Insurance premiums are the financial foundation that keeps an insurance policy in force. For instance, for life insurance policies, the policyholder makes premium payments to the insurance company. In return, upon the death of the insured, the company promises to pay a death benefit to the beneficiaries. A flexible premium might be offered in some cases like universal life insurance, allowing the policyholder to adjust their premiums within certain limits.
What Determines the Cost of an Insurance Premium?
The cost of an insurance premium is determined during the risk evaluation process, which takes into account a variety of factors, including the claims history, the amount of coverage chosen, and specific risk factors associated with the insured. For life insurance premiums, age, health status, and lifestyle choices are significant considerations.
What Happens if Insurance Premiums Aren't Paid?
If insurance premiums aren't paid on time, the insurance company may cancel the policy. This can leave the insured without coverage, and any claims filed after policy cancellation will not be paid. Some policies have a grace period during which the insured can still pay the premium without losing coverage.
Why Do Premiums Vary Between Insurance Companies?
Premiums can vary between insurance companies due to differing evaluations of risk factors, operational costs, and underwriting practices. Shopping for insurance coverage in the insurance marketplace allows consumers to compare premiums and find the best fit for their coverage needs and budget.
Policy Premium vs. Whole Life Insurance
On the surface, policy premium and whole life insurance are quite different, though they are intricately connected within the insurance policy setup. Here's how they contrast:
Comparison Area | Policy Premium | Whole Life Insurance
|
Primary use case | To secure insurance coverage and maintain the policy. | A type of life insurance that offers coverage for the insured's entire lifetime. |
Coverage / concept type | Reflects the cost of coverage. | A product type in life insurance. |
Typical exclusions | None, but premium payments can be adjusted based on coverage changes. | Cash values can be affected by policy loans, withdrawals, or failure to pay premiums. |
Who is most affected by errors | Both the insured and the insurer. | Policy owner or insured. |
Common mistakes | Underestimating the frequency and amount of premium payments leading to policy lapse. | Misunderstanding the policy's cash value accumulation process and premium payment structure. |
Real Claim Examples Involving Policy Premium
Scenario 1: Tom, a policyholder, stopped paying his life insurance premiums due to financial difficulties. His life insurance policy lapsed. Unfortunately, Tom passed away during this lapse. The insurance company did not honor the death benefit due to non-payment of premiums, leaving his family without the expected financial support.
Scenario 2: A commercial business suffered a major loss from a fire. While filing their claim, they discovered the company had inadvertently underreported their business inventory leading to lower insurance premiums. This underreporting resulted in significantly lower coverage than needed for their loss.

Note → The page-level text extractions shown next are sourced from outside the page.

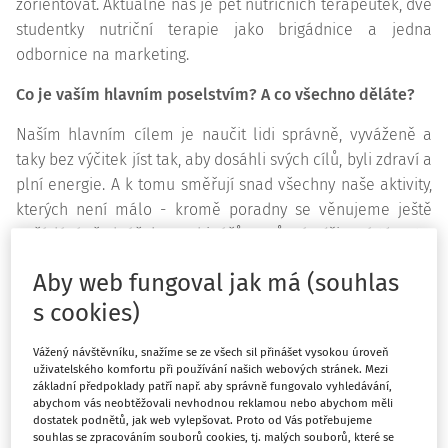
zorientovat. Aktuálně nás je pět nutričních terapeutek, dvě
studentky nutriční terapie jako brigádnice a jedna
odbornice na
marketing
.
Co je vaším hlavním poselstvím? A co všechno děláte?
Naším hlavním cílem je naučit lidi správně, vyváženě a
taky bez výčitek jíst tak, aby dosáhli svých cílů, byli zdraví a
plní energie. A k tomu směřují snad všechny naše aktivity,
kterých není málo - kromě poradny se věnujeme ještě
pořádání přednášek a webinářů na různá výživová témata,
pořádáme výživové pobyty, máme za sebou dvě knihy -
Aby web fungoval jak má (souhlas
jednu teoretickou
O výživě
a druhou kuchařku
Vyváženě
. V
s cookies)
poslední době také navazujeme spolupráce s dalšími
zdravotnickými pracovníky či psychoterapeuty, protože lidé
Vážený návštěvníku, snažíme se ze všech sil přinášet vysokou úroveň
často v cestě za zdravějším jídelníčkem narazí i na
uživatelského komfortu při používání našich webových stránek. Mezi
přidružené problémy.
základní předpoklady patří např. aby správně fungovalo vyhledávání,
abychom vás neobtěžovali nevhodnou reklamou nebo abychom měli
dostatek podnětů, jak web vylepšovat. Proto od Vás potřebujeme
Komu všemu poradenství nabízíte?
souhlas se zpracováním souborů cookies, tj. malých souborů, které se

Scenario 3: Helen, having an excellent claim-free record and low risk factors, enjoyed low car insurance premiums. Unfortunately, Helen got involved in at-fault accidents, and her premiums increased during her policy renewal as her claims history was negatively impacted.
Limitations and Common Mistakes
How to Explain Policy Premium to Clients
Young Individuals "View your policy premium like a membership fee for a gym. You pay this each month, quarter, or year so that if an accident happens, your insurance is there to help cover the financial burden."
Mid-aged Small Business Owner "Your policy premium is like a safety investment for your business. By paying your premiums regularly, you ensure the business is covered against unexpected losses and can recover faster minimising disruptions."
CFO or Risk Manager "The insurance premium can be seen as transferring risk from your company to the insurance company. It's a strategic financial decision that can safeguard the company's assets and bottom line against unexpected, high-cost losses."